Reimagine Recap – Dec 2022

A Brief Recap of Reimagine 911

Reimagine 911 was an experimental program to prototype a system for identifying the 911 calls which can be served without deploying law enforcement. We officially launched Reimagine 911 in February of 2022 and putting it on hold through 2023.

In the United States our 911 system typically defaults to responding to incidents with law enforcement - even when police are not the most appropriate responder. However it is difficult to identify which calls are well suited to other services, and it is especially difficult for organizations outside 911 and law enforcement to assess this. Reimagine 911 explores the potential for identifying 911 diversion candidates by standardizing 911 data and performing multi-city comparisons.

Lessons Learned

CfA crowdsourcing can identify diversion opportunities for 911 calls.
Initially it was uncertain whether 911 calls could be standardized between cities or if it would be possible to identify calls with potential for diversion. The R911 project showed that by crowdsourcing many volunteers and providing them with a purpose-built platform we can quickly standardize call types from any city (an approach validated by leaders in Seattle 911 and police operations). While work remains to be done to fine tune the identification of diversion candidate calls, we have identified a viable pattern. By applying custom taxonomies to standardized codes, we can identify groups of local call types that may correlate with calls that other cities or other 911 SMEs have identified as good diversion opportunities. More work needs to be done to easily connect local call types to diversion examples suggested by other cities and SMEs

Code for America has the ability to run successful crowdsourcing campaigns.
In the first 3 months of this program, Reimagine 911 engaged over 100 volunteers in active work. Another 800 volunteers continue to open and follow program emails, though we did not have activities for all these people. With the recruiting strength of Code for America, and the volunteer mobilizing and organizing strength of the network team, Reimagine 911 has shown that Code for America has an uncommon tool at its disposal for future projects.

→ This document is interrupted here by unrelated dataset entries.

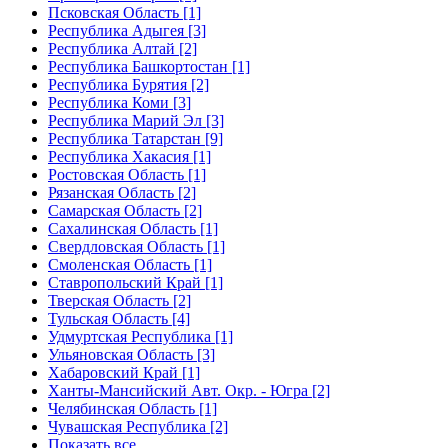
Псковская Область [1]
Республика Адыгея [3]
Республика Алтай [2]
Республика Башкортостан [1]
Республика Бурятия [2]
Республика Коми [3]
Республика Марий Эл [3]
Республика Татарстан [9]
Республика Хакасия [1]
Ростовская Область [1]
Рязанская Область [2]
Самарская Область [2]
Сахалинская Область [1]
Свердловская Область [1]
Смоленская Область [1]
Ставропольский Край [1]
Тверская Область [2]
Тульская Область [4]
Удмуртская Республика [1]
Ульяновская Область [3]
Хабаровский Край [1]
Ханты-Мансийский Авт. Окр. - Югра [2]
Челябинская Область [1]
Чувашская Республика [2]
Показать все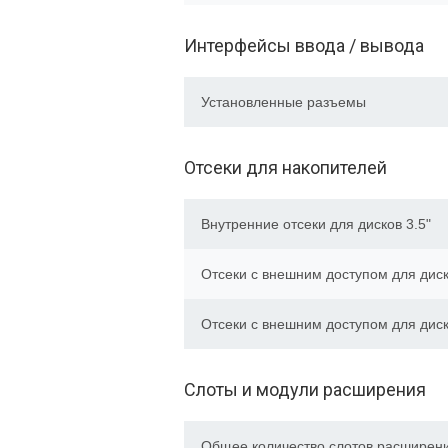
Интерфейсы ввода / вывода
Установленные разъемы
Отсеки для накопителей
Внутренние отсеки для дисков 3.5"
Отсеки с внешним доступом для диск
Отсеки с внешним доступом для диск
Слоты и модули расширения
Общее количество слотов расширен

National programs can be designed to collaborate with local brigades.
This is the first example of a CfA-led volunteer initiative that has explored working alongside brigades. Reimagine 911 used its Classifyr tool as a way for brigades to participate in researching and standardizing data from their cities. Code for Gainesville had the deepest participation. In return, the Reimagine 911 program will provide access to the data they helped create, standardized data across other cities, and promotional articles describing their work in the project. This could be a model for how Code for America can engage brigades in mutually beneficial activities.

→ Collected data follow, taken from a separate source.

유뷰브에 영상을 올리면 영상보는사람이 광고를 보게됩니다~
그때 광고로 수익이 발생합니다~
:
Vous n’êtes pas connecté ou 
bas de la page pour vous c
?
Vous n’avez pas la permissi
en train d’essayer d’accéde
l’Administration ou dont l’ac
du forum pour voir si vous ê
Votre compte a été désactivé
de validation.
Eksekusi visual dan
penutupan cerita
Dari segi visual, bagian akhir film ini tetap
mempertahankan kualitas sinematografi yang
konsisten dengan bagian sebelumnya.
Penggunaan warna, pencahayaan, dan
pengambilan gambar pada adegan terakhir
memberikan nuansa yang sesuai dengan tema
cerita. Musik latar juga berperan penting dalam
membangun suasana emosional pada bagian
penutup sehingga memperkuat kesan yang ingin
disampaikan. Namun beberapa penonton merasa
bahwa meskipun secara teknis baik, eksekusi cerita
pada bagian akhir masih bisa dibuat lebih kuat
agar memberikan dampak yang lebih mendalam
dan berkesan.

This is how to advance multi-city 911 transparency!
This program developed a novel dataset and method for standardizing 911 data across jurisdictions. Due to the industry’s hyper-localization and the absence of centralized data collection or guidelines, this information is largely unavailable to researchers and activists who are seeking system change.

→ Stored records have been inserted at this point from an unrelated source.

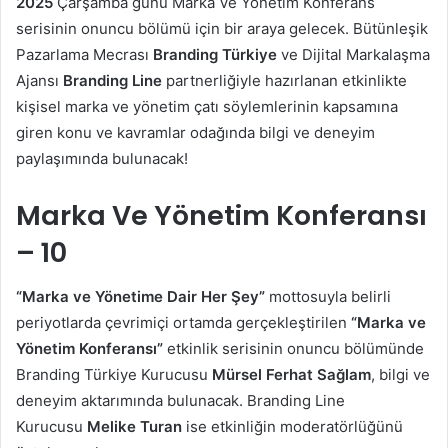
2025
Çarşamba günü Marka Ve Yönetim Konferans
serisinin onuncu bölümü için bir araya gelecek. Bütünleşik
Pazarlama Mecrası
Branding Türkiye
ve Dijital Markalaşma
Ajansı
Branding Line
partnerliğiyle hazırlanan etkinlikte
kişisel marka ve yönetim çatı söylemlerinin kapsamına
giren konu ve kavramlar odağında bilgi ve deneyim
paylaşımında bulunacak!
Marka Ve Yönetim Konferansı
– 10
“Marka ve Yönetime Dair Her Şey”
mottosuyla belirli
periyotlarda çevrimiçi ortamda gerçekleştirilen
“Marka ve
Yönetim Konferansı”
etkinlik serisinin onuncu bölümünde
Branding Türkiye Kurucusu
Mürsel Ferhat Sağlam
, bilgi ve
deneyim aktarımında bulunacak. Branding Line
Kurucusu
Melike Turan
ise etkinliğin moderatörlüğünü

Above: Standardized incident codes for over 300k calls in 5 cities, grouped by diversion opportunity

The data produced in this program has been publicly published (with some data anonymization, context, & disclaimers) on Data.World and in a dedicated online Gitbook.

What might the future hold?

Develop a platform for making 911 call diversion recommendations.
An exciting application of Reimagine 911’s experiments and prototypes might be to develop a platform where cities could submit their 911 data and receive recommendations of which 911 calls to divert away from police. When local 911 calls are standardized, it becomes possible to associate calls from one city to those in all other cities. When we identify local 911 calls that are procedurally dispatched to non-law enforcement, it becomes possible to see where the same procedures might be applied in other cities. By analyzing diversion policies, call volume, and local demographic data it becomes possible to promote high-impact, human-centered, policy changes that reduce harm by police in cities across the United States.